Nice choice! Rep sent for the new saw EH?


----------



## d in the tree (Mar 14, 2012)

*more oil please!!!!!!!!!!!!!!!!!!*

A 440 will oil a 28" bar sufficiently, much bigger and it will depend on type of wood and age. Dead snag vs. green.


----------



## mopar1rules (Mar 14, 2012)

I personally like the 20" bar the best on my 044. Seems to be well balanced and cuts 90% of what I need it to.


----------



## dwraisor (Mar 14, 2012)

ShoerFast said:


> ...my Stihl dealer has my 046 Mag. just sitting on his shelf,,,,,, is $670 a good price (for powerhead only)?...



For that price I would really consider adding a few bills and walking away w/ the ms441 (get the M-tronic while your at it).

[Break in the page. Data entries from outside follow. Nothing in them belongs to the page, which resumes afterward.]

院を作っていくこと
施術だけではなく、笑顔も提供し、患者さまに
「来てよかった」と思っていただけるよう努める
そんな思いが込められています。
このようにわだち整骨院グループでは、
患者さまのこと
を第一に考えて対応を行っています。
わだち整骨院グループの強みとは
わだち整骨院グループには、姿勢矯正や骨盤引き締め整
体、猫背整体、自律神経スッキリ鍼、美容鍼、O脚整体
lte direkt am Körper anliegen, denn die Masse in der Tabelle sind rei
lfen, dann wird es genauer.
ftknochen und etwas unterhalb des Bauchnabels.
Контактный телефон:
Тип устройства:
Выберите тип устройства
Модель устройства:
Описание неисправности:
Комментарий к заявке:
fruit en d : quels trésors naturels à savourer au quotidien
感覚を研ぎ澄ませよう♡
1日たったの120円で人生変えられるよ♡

New saws use far less fuel, the AV mounts are superb, there is warranty, and the M-tronic comps for elevation automatically... and since you mentioned cutting near the Rockies, I guess elevation could be an issue.


Just my two-cents.

dw


----------



## blackoak (Mar 14, 2012)

Bushmans said:


> Nice choice! Rep sent for the new saw EH?


The saw is 7 years old now since this was posted in 2005


----------